Ao anunciar o prêmio, a ONG disse que, embora não tenha entrado em contato com a ativista, ela está “resistindo ao tratamento antidemocrático e anti-direitos humanos do governo de Hong Kong, mesmo enquanto detido, e dando coragem e esperança a ativistas de direitos humanos e cidadãos que aspiram a uma sociedade democrática em todo o mundo.”

Diante da pressão chinesa, a Fundação disse que consultou seus funcionários sobre a possibilidade de conceder o prêmio a outra pessoa. A decisão, unânime, foi a de manter Chow como a homenageada.

Por que isso importa?

Após a transferência de Hong Kong do domínio britânico para o chinês, em 1997, o território passou a operar sob um sistema mais autônomo e diferente do restante da China. Apesar da promessa inicial de que as liberdades individuais seriam respeitadas, a submissão a Beijing sempre foi muito forte, o que levou a protestos em massa por independência e democracia em 2019.

A resposta de Beijing aos protestos veio com autoritarismo, representado pela lei de segurança nacional, que deu ao governo de Hong Kong poder de silenciar a oposição e encarcerar os críticos. A normativa legal classifica e criminaliza qualquer tentativa de “intervir” nos assuntos locais como “subversão, secessão, terrorismo e conluio”. Infrações graves podem levar à prisão perpétua.

No final de julho de 2021, um ano após a implementação da lei, foi anunciado o primeiro veredito de uma ação judicial baseada na nova normativa. Tong Ying-kit, um garçom de 24 anos, foi condenado a nove anos de prisão sob as acusações de praticar terrorismo e incitar a secessão.
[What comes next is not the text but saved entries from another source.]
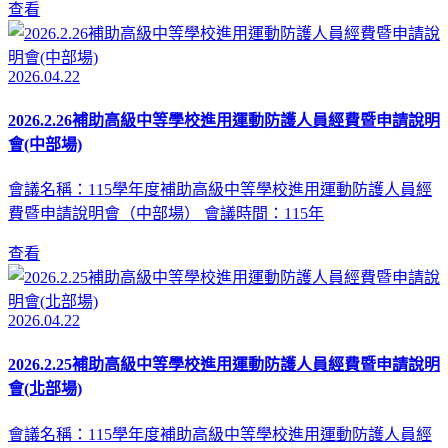
查看
2026.04.22
2026.2.26補助高級中等學校進用運動防護人員經費暨申請說明
會(中部場)
會議名稱：115學年度補助高級中等學校進用運動防護人員經
費暨申請說明會（中部場） 會議時間：115年
查看
2026.04.22
2026.2.25補助高級中等學校進用運動防護人員經費暨申請說明
會(北部場)
會議名稱：115學年度補助高級中等學校進用運動防護人員經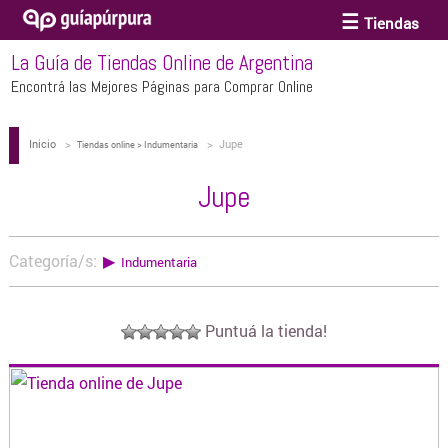
Tiendas
La Guía de Tiendas Online de Argentina
ACCESORIOS Y BIJOUTERIE
Encontrá las Mejores Páginas para Comprar Online
Inicio
>
>
Jupe
ANTEOJOS
Tiendas online > Indumentaria
Jupe
ARTE
Categoría/s:
▶
Indumentaria
BEBÉS Y CHICOS
Puntuá la tienda!
BICICLETAS
BIKINIS Y TRAJES DE BAÑO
O incidente que levou à condenação ocorreu em 1º de julho de 2020, o primeiro dia em que a lei vigorou. Tong dirigia uma motocicleta com uma bandeira preta na qual se lia “Liberte Hong Kong. Revolução dos Nossos Tempos”, slogan usado pelos ativistas antigoverno nas manifestações de 2019.

Os críticos ao governo local alegam que os direitos de expressão e de associação têm diminuído cada vez mais, com o aumento da repressão aos dissidentes graças à lei. Já as autoridades de Hong Kong reforçam a ideia de que a normativa legal é necessária para preservar a estabilidade do território

Reino Unido, por sua vez, entende que ela viola o acordo estabelecido quando da entrega do território à China. Isso porque havia a promessa de que as liberdade individuais, entre elas eleições democráticas, seriam preservadas por ao menos 50 anos. Metade do tempo se passou, e Beijing não cumpriu sua parte no acordo. Muito pelo contrário.

Nos últimos anos, os pedidos por democracia foram silenciados, a liberdade de expressão acabou e a perspectiva é de que isso se mantenha por um “longo prazo”. Nas palavras do presidente chinês Xi Jinping, “qualquer interferência deve ser eliminada”.